PROBLEM TO WORK ON: Could all of the entries be written out exactly, with any pictures omitted?

*** Opening of GIVEN RECORDS ***

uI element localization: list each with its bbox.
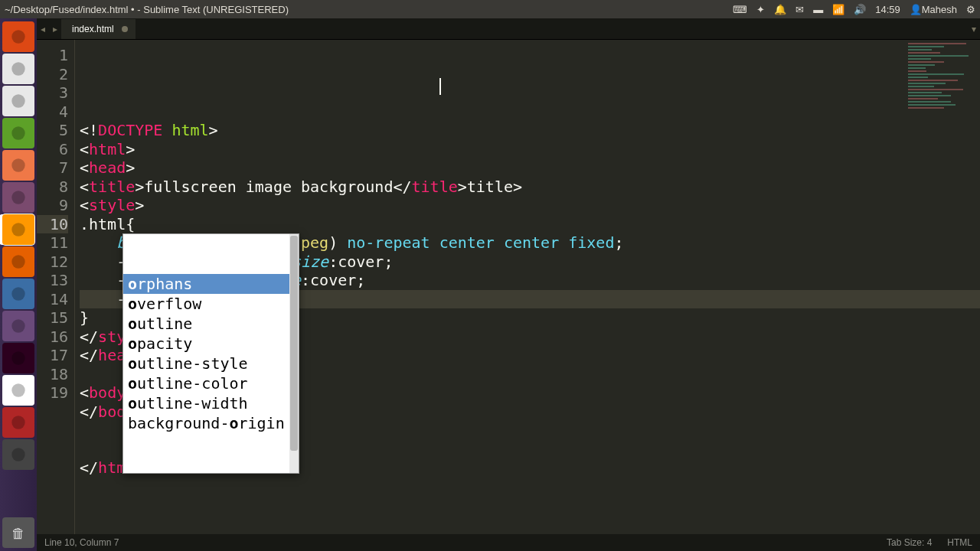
line-number: 9 (37, 196, 68, 215)
editor-window: ◂ ▸ index.html ▾ 12345678910111213141516… (37, 18, 980, 551)
svg-point-13 (11, 319, 24, 332)
svg-point-12 (11, 287, 24, 300)
svg-point-11 (11, 255, 24, 268)
autocomplete-item[interactable]: background-origin (123, 413, 299, 433)
tab-next-icon[interactable]: ▸ (49, 24, 61, 34)
tab-index-html[interactable]: index.html (61, 19, 136, 39)
code-area[interactable]: orphansoverflowoutlineopacityoutline-sty… (75, 40, 980, 534)
launcher-calendar[interactable] (2, 311, 34, 341)
text-cursor (439, 78, 441, 95)
keyboard-icon[interactable]: ⌨ (733, 4, 747, 15)
autocomplete-item[interactable]: overflow (123, 294, 299, 314)
launcher-settings[interactable] (2, 182, 34, 213)
code-line[interactable]: <head> (80, 158, 980, 178)
autocomplete-item[interactable]: opacity (123, 334, 299, 354)
line-number: 6 (37, 140, 68, 159)
code-line[interactable]: <style> (80, 196, 980, 215)
tab-label: index.html (72, 24, 114, 34)
system-tray: ⌨ ✦ 🔔 ✉ ▬ 📶 🔊 14:59 👤 Mahesh ⚙ (724, 4, 975, 15)
launcher-libreoffice[interactable] (2, 375, 34, 406)
svg-point-9 (11, 191, 24, 204)
editor-body: 12345678910111213141516171819 orphansove… (37, 40, 980, 534)
line-number: 16 (37, 328, 68, 347)
autocomplete-scrollbar[interactable] (289, 234, 299, 473)
status-syntax[interactable]: HTML (947, 537, 972, 548)
launcher-ssr[interactable] (2, 407, 34, 438)
dirty-indicator-icon (122, 26, 128, 32)
tab-bar: ◂ ▸ index.html ▾ (37, 18, 980, 40)
svg-point-5 (11, 62, 24, 75)
code-line[interactable]: <html> (80, 140, 980, 159)
launcher-midori[interactable] (2, 118, 34, 148)
line-number: 18 (37, 365, 68, 384)
line-number: 5 (37, 121, 68, 140)
launcher-trash[interactable]: 🗑 (2, 517, 34, 548)
dropbox-icon[interactable]: ✦ (756, 4, 765, 15)
line-number: 7 (37, 158, 68, 178)
line-number: 4 (37, 103, 68, 122)
line-number: 1 (37, 46, 68, 65)
svg-point-4 (11, 30, 24, 43)
launcher-firefox[interactable] (2, 246, 34, 277)
svg-point-10 (11, 223, 24, 236)
tab-prev-icon[interactable]: ◂ (37, 24, 49, 34)
launcher-sublime[interactable] (2, 214, 34, 245)
line-number: 2 (37, 65, 68, 84)
line-number: 10 (37, 215, 68, 234)
line-number: 14 (37, 290, 68, 309)
status-position[interactable]: Line 10, Column 7 (44, 537, 119, 548)
autocomplete-popup: orphansoverflowoutlineopacityoutline-sty… (122, 233, 299, 474)
clock[interactable]: 14:59 (875, 4, 900, 15)
network-icon[interactable]: 📶 (832, 4, 844, 15)
line-number: 8 (37, 178, 68, 197)
user-menu[interactable]: 👤 Mahesh (910, 4, 957, 15)
notifications-icon[interactable]: 🔔 (774, 4, 786, 15)
svg-point-17 (11, 448, 24, 461)
autocomplete-item[interactable]: orphans (123, 274, 299, 294)
line-number: 15 (37, 308, 68, 328)
status-bar: Line 10, Column 7 Tab Size: 4 HTML (37, 534, 980, 551)
menu-bar: ~/Desktop/Fused/index.html • - Sublime T… (0, 0, 980, 18)
autocomplete-item[interactable]: outline-color (123, 373, 299, 393)
unity-launcher: 🗑 (0, 18, 37, 551)
minimap[interactable] (908, 43, 977, 135)
line-gutter: 12345678910111213141516171819 (37, 40, 75, 534)
launcher-text-editor[interactable] (2, 86, 34, 116)
line-number: 19 (37, 383, 68, 403)
line-number: 17 (37, 346, 68, 365)
window-title: ~/Desktop/Fused/index.html • - Sublime T… (5, 4, 724, 15)
line-number: 3 (37, 83, 68, 103)
line-number: 12 (37, 253, 68, 272)
launcher-workspace[interactable] (2, 439, 34, 470)
status-tabsize[interactable]: Tab Size: 4 (887, 537, 932, 548)
autocomplete-item[interactable]: outline-style (123, 354, 299, 373)
mail-icon[interactable]: ✉ (795, 4, 804, 15)
code-line[interactable]: <!DOCTYPE html> (80, 121, 980, 140)
scrollbar-thumb[interactable] (290, 236, 298, 451)
launcher-files[interactable] (2, 150, 34, 181)
volume-icon[interactable]: 🔊 (854, 4, 866, 15)
tab-menu-icon[interactable]: ▾ (968, 24, 980, 34)
svg-point-6 (11, 94, 24, 107)
line-number: 13 (37, 271, 68, 290)
code-line[interactable]: .html{ (80, 215, 980, 234)
code-line[interactable]: <title>fullscreen image background</titl… (80, 178, 980, 197)
launcher-dash[interactable] (2, 21, 34, 52)
battery-icon[interactable]: ▬ (813, 4, 823, 15)
svg-point-16 (11, 416, 24, 429)
session-icon[interactable]: ⚙ (966, 4, 975, 15)
launcher-terminal[interactable] (2, 343, 34, 373)
launcher-indicator[interactable] (2, 279, 34, 309)
svg-point-14 (11, 351, 24, 364)
svg-point-7 (11, 126, 24, 139)
launcher-chrome[interactable] (2, 54, 34, 84)
svg-point-15 (11, 383, 24, 396)
autocomplete-item[interactable]: outline (123, 314, 299, 334)
line-number: 11 (37, 233, 68, 253)
svg-point-8 (11, 158, 24, 171)
autocomplete-item[interactable]: outline-width (123, 393, 299, 413)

*** Close of GIVEN RECORDS ***

WRITTEN ANSWER:
uI element localization: list each with its bbox.
line-number: 9 (37, 196, 68, 215)
editor-window: ◂ ▸ index.html ▾ 12345678910111213141516… (37, 18, 980, 551)
svg-point-13 (11, 319, 24, 332)
svg-point-12 (11, 287, 24, 300)
svg-point-11 (11, 255, 24, 268)
autocomplete-item[interactable]: background-origin (123, 413, 299, 433)
tab-next-icon[interactable]: ▸ (49, 24, 61, 34)
tab-index-html[interactable]: index.html (61, 19, 136, 39)
code-area[interactable]: orphansoverflowoutlineopacityoutline-sty… (75, 40, 980, 534)
launcher-calendar[interactable] (2, 311, 34, 341)
text-cursor (439, 78, 441, 95)
keyboard-icon[interactable]: ⌨ (733, 4, 747, 15)
autocomplete-item[interactable]: overflow (123, 294, 299, 314)
launcher-settings[interactable] (2, 182, 34, 213)
code-line[interactable]: <head> (80, 158, 980, 178)
autocomplete-item[interactable]: opacity (123, 334, 299, 354)
line-number: 6 (37, 140, 68, 159)
code-line[interactable]: <style> (80, 196, 980, 215)
tab-label: index.html (72, 24, 114, 34)
system-tray: ⌨ ✦ 🔔 ✉ ▬ 📶 🔊 14:59 👤 Mahesh ⚙ (724, 4, 975, 15)
launcher-libreoffice[interactable] (2, 375, 34, 406)
svg-point-9 (11, 191, 24, 204)
editor-body: 12345678910111213141516171819 orphansove… (37, 40, 980, 534)
line-number: 16 (37, 328, 68, 347)
autocomplete-scrollbar[interactable] (289, 234, 299, 473)
status-syntax[interactable]: HTML (947, 537, 972, 548)
launcher-ssr[interactable] (2, 407, 34, 438)
dirty-indicator-icon (122, 26, 128, 32)
tab-bar: ◂ ▸ index.html ▾ (37, 18, 980, 40)
svg-point-5 (11, 62, 24, 75)
code-line[interactable]: <html> (80, 140, 980, 159)
launcher-midori[interactable] (2, 118, 34, 148)
line-number: 18 (37, 365, 68, 384)
line-number: 5 (37, 121, 68, 140)
launcher-trash[interactable]: 🗑 (2, 517, 34, 548)
dropbox-icon[interactable]: ✦ (756, 4, 765, 15)
line-number: 7 (37, 158, 68, 178)
line-number: 4 (37, 103, 68, 122)
line-number: 1 (37, 46, 68, 65)
svg-point-4 (11, 30, 24, 43)
launcher-firefox[interactable] (2, 246, 34, 277)
svg-point-10 (11, 223, 24, 236)
tab-prev-icon[interactable]: ◂ (37, 24, 49, 34)
launcher-sublime[interactable] (2, 214, 34, 245)
line-number: 2 (37, 65, 68, 84)
line-number: 10 (37, 215, 68, 234)
line-number: 14 (37, 290, 68, 309)
status-position[interactable]: Line 10, Column 7 (44, 537, 119, 548)
autocomplete-popup: orphansoverflowoutlineopacityoutline-sty… (122, 233, 299, 474)
clock[interactable]: 14:59 (875, 4, 900, 15)
network-icon[interactable]: 📶 (832, 4, 844, 15)
line-number: 8 (37, 178, 68, 197)
user-menu[interactable]: 👤 Mahesh (910, 4, 957, 15)
notifications-icon[interactable]: 🔔 (774, 4, 786, 15)
svg-point-17 (11, 448, 24, 461)
autocomplete-item[interactable]: orphans (123, 274, 299, 294)
line-number: 15 (37, 308, 68, 328)
status-bar: Line 10, Column 7 Tab Size: 4 HTML (37, 534, 980, 551)
menu-bar: ~/Desktop/Fused/index.html • - Sublime T… (0, 0, 980, 18)
autocomplete-item[interactable]: outline-color (123, 373, 299, 393)
unity-launcher: 🗑 (0, 18, 37, 551)
minimap[interactable] (908, 43, 977, 135)
line-gutter: 12345678910111213141516171819 (37, 40, 75, 534)
launcher-text-editor[interactable] (2, 86, 34, 116)
line-number: 19 (37, 383, 68, 403)
line-number: 17 (37, 346, 68, 365)
window-title: ~/Desktop/Fused/index.html • - Sublime T… (5, 4, 724, 15)
line-number: 3 (37, 83, 68, 103)
line-number: 12 (37, 253, 68, 272)
launcher-workspace[interactable] (2, 439, 34, 470)
status-tabsize[interactable]: Tab Size: 4 (887, 537, 932, 548)
autocomplete-item[interactable]: outline-style (123, 354, 299, 373)
mail-icon[interactable]: ✉ (795, 4, 804, 15)
code-line[interactable]: <!DOCTYPE html> (80, 121, 980, 140)
scrollbar-thumb[interactable] (290, 236, 298, 451)
launcher-files[interactable] (2, 150, 34, 181)
volume-icon[interactable]: 🔊 (854, 4, 866, 15)
tab-menu-icon[interactable]: ▾ (968, 24, 980, 34)
svg-point-6 (11, 94, 24, 107)
line-number: 13 (37, 271, 68, 290)
code-line[interactable]: .html{ (80, 215, 980, 234)
code-line[interactable]: <title>fullscreen image background</titl… (80, 178, 980, 197)
launcher-dash[interactable] (2, 21, 34, 52)
battery-icon[interactable]: ▬ (813, 4, 823, 15)
svg-point-16 (11, 416, 24, 429)
session-icon[interactable]: ⚙ (966, 4, 975, 15)
launcher-terminal[interactable] (2, 343, 34, 373)
launcher-indicator[interactable] (2, 279, 34, 309)
svg-point-14 (11, 351, 24, 364)
svg-point-7 (11, 126, 24, 139)
launcher-chrome[interactable] (2, 54, 34, 84)
svg-point-15 (11, 383, 24, 396)
autocomplete-item[interactable]: outline (123, 314, 299, 334)
line-number: 11 (37, 233, 68, 253)
svg-point-8 (11, 158, 24, 171)
autocomplete-item[interactable]: outline-width (123, 393, 299, 413)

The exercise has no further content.